Sans l’exotique préfixe italien du numéro affiché sur l’écran, l’interlocuteur, fût-il Charles le troisième, aurait connu l’affront de la messagerie, mais la curiosité l’emporta…
Jean-Paul Orjebin
.

Au bout du fil, Montezemolo
Une conversation surréaliste démarra dans un anglais aussi précis que l’accent italien était parfait :
« Je vous appelle pour discuter d’un projet, son nom de code est F41, c’est comme F40 avec un de plus. La F40 était bien sûr fantastique mais je pense malgré tout que l’on peut ajouter une unité »

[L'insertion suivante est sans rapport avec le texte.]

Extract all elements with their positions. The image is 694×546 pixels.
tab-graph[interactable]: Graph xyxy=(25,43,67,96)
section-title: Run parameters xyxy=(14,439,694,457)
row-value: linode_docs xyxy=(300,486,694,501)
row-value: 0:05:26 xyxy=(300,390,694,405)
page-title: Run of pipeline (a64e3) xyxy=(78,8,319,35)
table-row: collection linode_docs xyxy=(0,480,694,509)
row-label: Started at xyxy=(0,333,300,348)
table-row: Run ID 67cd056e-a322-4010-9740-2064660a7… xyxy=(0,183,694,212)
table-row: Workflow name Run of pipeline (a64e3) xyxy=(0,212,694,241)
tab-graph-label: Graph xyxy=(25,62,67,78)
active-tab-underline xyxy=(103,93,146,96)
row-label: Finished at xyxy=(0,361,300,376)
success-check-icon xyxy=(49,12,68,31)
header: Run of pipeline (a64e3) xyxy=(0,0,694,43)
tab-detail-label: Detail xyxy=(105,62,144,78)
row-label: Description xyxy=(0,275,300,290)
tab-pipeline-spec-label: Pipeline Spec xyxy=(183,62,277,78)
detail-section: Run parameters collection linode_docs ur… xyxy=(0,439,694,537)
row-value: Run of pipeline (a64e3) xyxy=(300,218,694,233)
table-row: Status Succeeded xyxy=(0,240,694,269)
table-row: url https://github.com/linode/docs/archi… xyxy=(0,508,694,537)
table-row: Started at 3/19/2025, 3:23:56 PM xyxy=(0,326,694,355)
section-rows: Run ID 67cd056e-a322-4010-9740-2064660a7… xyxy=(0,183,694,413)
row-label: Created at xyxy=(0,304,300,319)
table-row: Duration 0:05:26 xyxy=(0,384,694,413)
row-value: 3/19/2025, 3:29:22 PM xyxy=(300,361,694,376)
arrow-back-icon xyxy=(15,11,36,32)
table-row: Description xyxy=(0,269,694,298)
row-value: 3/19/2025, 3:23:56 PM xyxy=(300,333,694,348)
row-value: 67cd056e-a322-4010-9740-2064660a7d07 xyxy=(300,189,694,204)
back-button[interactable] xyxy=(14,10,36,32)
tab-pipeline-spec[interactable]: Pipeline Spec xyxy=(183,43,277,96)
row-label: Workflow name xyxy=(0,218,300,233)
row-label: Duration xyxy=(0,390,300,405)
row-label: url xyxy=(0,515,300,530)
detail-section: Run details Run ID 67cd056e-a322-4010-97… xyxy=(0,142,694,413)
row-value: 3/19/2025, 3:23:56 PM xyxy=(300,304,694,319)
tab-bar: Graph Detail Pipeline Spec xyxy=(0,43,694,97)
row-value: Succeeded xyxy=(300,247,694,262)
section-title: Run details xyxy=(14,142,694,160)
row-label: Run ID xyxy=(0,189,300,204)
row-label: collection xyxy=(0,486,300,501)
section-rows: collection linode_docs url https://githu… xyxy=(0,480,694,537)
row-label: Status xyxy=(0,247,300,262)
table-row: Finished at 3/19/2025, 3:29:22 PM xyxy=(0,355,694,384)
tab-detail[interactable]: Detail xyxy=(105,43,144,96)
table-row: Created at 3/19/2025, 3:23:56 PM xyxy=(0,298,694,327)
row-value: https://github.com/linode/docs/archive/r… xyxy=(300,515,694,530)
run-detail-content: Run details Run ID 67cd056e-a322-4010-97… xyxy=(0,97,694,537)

« Pardon, à qui ai-je l’honneur ? »
« Pardon, Luca Cordero di Montezemolo, permettez-moi de vous dire que c’est un plaisir de vous parler Monsieur Harris. »

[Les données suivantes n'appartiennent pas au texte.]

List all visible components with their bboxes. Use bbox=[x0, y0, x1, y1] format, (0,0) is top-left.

L’affaire F41, en fait le projet d’un documentaire sur la vie de Montezemolo était déjà bien avancé mais un chainon manquait, le narrateur, cela explique ce curieux appel téléphonique matutinal.
Luca : Seeing Red, est le titre du documentaire qui sera présenté au Festival Visionni dal Mondo 2025 du 11 au 14 septembre à Milan.
Documentaire de Christopher M Armstrong et Manish Pandey . Le premier est connu pour avoir commis Memory Man et Amnesia, le second, dans le cercle de la F1, pour avoir fait le doc sur Senna et Lucky une mini-série sur Ecclestone.
Un monument
Lorsque les producteurs ont proposé le projet, Montezemolo a d’abord dit non expliquant qu’il n’était pas assez vieux pour être commémoré sur grand écran puis après une courte réflexion, flatté, il accepta, finalement très content. Un de ses vieux amis taquin dira : « Au lieu d’un monument équestre généralement érigé des années après la mort de la personnalité, il a fait tourner un film de lui vivant ».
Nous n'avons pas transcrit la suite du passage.